The main problem with this theory, seems to be the fact that if this was the case, then something like the radioactive decay of an atom, could start a different branch of reality and hence every sub atomic interaction, could occur, or not, causing a separate universe. Stephen Hawkings conjectured that the quantum indeterminancy of particles averages out in large numbers of particles and quantum effects do not tend to affect classical mechanics. Hence, here there appears to be a solution to this problem, in the fact that the decoherence is unaffected by macroscopic events.

As any actions are generated from the accumulation of experience or reflex propagated by the environment in an organism, we can see how outcomes of these actions have causal consequences and will perpetuate changes in experience for other people down the line.

So if I had an interaction with someone for instance and we imagine that it was a meaningful conversation about thinking about things in a different way, with their new knowledge from the interaction, their planning faculty would take on board these new variables and factor these into their future decision making processes.

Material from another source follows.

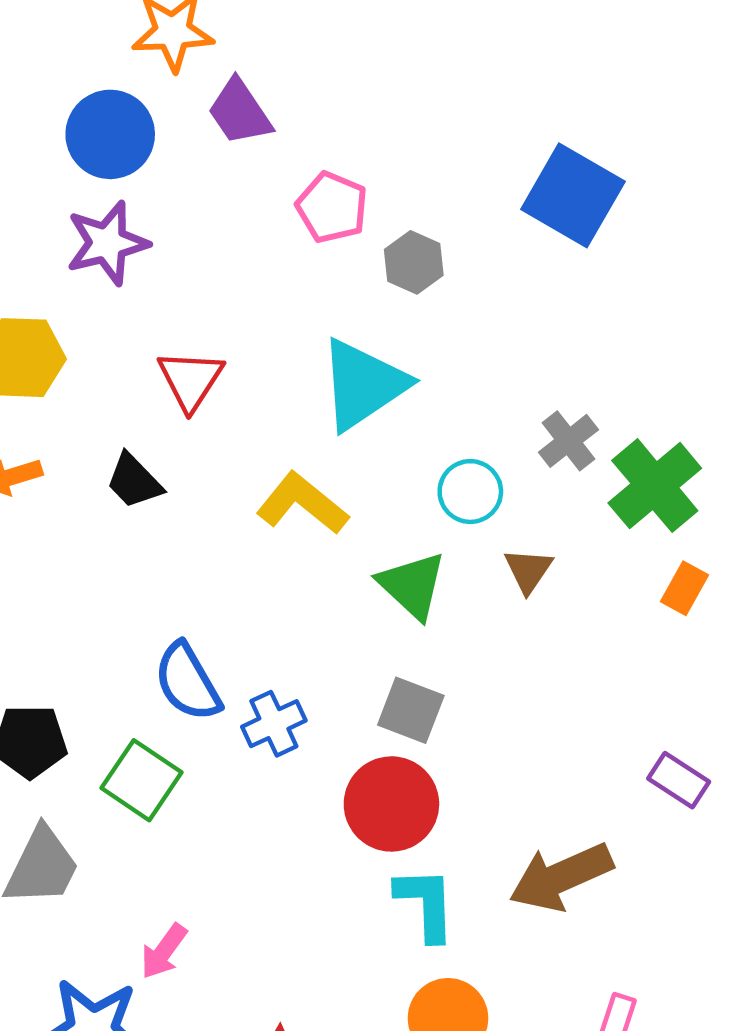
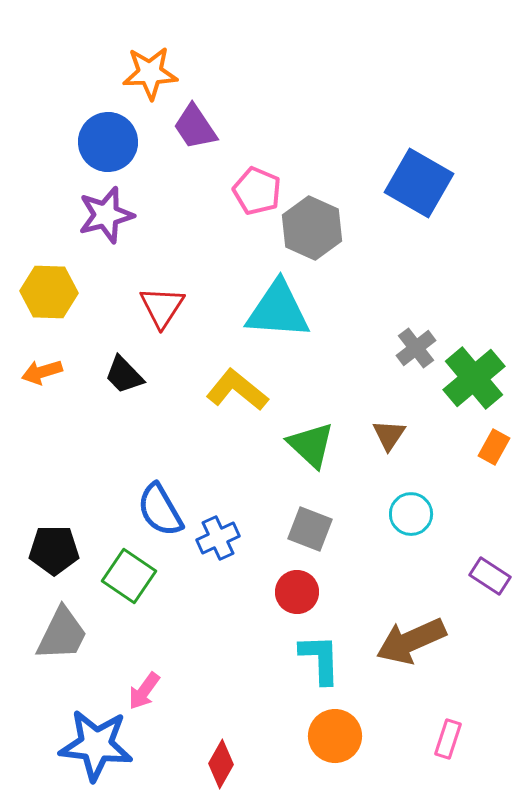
gray hexagon: (414, 262) -> (312, 228), size x1.5
cyan triangle: (363, 384) -> (278, 310), turned 38
cyan circle: (470, 492) -> (411, 514), moved
red circle: (391, 804) -> (297, 592), size x0.7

In this case, the thought process is free to play out with these changeable variables influencing different outcomes, depending on the acquired knowledge of a particular organism.

Of course, the possibilities of potential outcomes could be seen to be finite but the number would be pushing beyond trillions upon trillions, or infinity minus 11.24, to be precise! This ensures that two people could never have the same experience. In this respect, to have a determined reality, the number of causal interactions from neurons firing in specific sequences and the knock-on effects throughout history, are not even worth contemplating, nor is the number of parallel universes required.

When we go back to Schrödinger’s cat, we can see that mathematically both possibilities of experience exist in this experiment, until we open the box and the wave function collapses. This gives us a paradox in terms of our Copenhagen interpretation of quantum theory, since we can demonstrate that both possibilities exist simultaneously. Demonstrating this for the totality of reality would be rather a hard task but what we could conjecture here, is that there are almost infinite opportunities for experience and we are just subject to the experience of the evolution of form as it plays out in the Hubble volume we appear to occupy, whether there are other parallel universes or not.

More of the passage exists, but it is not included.